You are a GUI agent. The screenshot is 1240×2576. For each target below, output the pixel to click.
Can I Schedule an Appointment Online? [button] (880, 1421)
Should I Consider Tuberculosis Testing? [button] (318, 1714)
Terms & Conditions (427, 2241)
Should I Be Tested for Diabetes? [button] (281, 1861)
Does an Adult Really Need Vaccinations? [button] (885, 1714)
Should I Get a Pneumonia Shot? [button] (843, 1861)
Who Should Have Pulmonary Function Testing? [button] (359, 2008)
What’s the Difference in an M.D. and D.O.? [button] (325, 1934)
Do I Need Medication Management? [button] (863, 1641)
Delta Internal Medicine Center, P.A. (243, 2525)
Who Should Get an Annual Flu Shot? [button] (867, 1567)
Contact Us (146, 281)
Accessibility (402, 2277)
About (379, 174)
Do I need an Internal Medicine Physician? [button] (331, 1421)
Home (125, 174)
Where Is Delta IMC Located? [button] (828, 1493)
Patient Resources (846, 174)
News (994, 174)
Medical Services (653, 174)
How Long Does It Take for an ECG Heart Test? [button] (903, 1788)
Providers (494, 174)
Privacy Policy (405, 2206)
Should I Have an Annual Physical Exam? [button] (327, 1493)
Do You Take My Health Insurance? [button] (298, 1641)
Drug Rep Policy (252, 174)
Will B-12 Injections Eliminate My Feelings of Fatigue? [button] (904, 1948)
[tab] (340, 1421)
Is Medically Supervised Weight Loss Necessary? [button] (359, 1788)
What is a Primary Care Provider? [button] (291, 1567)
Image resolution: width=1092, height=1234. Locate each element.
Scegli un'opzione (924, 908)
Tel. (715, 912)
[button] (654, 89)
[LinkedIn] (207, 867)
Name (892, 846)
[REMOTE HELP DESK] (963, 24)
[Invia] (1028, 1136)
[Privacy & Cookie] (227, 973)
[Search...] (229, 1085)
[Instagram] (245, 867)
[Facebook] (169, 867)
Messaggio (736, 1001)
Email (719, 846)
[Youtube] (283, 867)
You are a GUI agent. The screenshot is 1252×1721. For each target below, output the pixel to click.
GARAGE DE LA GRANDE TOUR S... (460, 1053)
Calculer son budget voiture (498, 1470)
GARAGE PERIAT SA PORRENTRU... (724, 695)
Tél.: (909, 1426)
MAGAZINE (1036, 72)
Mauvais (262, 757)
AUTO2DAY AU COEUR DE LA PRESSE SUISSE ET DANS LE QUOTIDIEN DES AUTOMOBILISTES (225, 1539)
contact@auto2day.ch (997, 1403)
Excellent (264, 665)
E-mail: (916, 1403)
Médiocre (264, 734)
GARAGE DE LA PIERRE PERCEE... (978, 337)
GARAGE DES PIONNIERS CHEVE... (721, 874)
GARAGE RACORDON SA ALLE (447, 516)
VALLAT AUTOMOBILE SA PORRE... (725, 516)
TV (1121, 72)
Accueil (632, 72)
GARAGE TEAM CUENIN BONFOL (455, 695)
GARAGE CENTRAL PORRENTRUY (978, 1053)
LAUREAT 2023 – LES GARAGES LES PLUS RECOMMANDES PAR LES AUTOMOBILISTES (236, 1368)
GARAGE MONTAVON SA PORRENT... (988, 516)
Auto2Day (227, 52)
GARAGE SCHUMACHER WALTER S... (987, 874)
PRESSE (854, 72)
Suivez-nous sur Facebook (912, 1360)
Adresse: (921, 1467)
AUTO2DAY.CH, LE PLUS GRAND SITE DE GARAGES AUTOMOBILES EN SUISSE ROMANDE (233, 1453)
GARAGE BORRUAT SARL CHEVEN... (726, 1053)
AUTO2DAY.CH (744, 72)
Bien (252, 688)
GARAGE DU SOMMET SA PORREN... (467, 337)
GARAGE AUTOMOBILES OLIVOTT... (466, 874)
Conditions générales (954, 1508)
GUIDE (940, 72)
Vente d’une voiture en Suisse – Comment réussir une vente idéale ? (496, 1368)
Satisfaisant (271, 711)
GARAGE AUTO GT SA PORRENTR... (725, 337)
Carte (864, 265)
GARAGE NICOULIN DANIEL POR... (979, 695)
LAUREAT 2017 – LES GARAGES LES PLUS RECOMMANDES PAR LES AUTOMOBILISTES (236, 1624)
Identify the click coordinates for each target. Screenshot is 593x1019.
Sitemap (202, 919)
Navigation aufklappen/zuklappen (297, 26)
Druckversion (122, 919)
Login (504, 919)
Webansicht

WORK TO COMPLETE
Starting at the line that contains "Vente d’une voiture", retype each line through the end of the listing above and nothing else.

TASK OUTPUT
Vente d’une voiture en Suisse – Comment réussir une vente idéale ? (496, 1368)
Satisfaisant (271, 711)
GARAGE AUTO GT SA PORRENTR... (725, 337)
Carte (864, 265)
GARAGE NICOULIN DANIEL POR... (979, 695)
LAUREAT 2017 – LES GARAGES LES PLUS RECOMMANDES PAR LES AUTOMOBILISTES (236, 1624)
Identify the click coordinates for each target. Screenshot is 593x1019.
Sitemap (202, 919)
Navigation aufklappen/zuklappen (297, 26)
Druckversion (122, 919)
Login (504, 919)
Webansicht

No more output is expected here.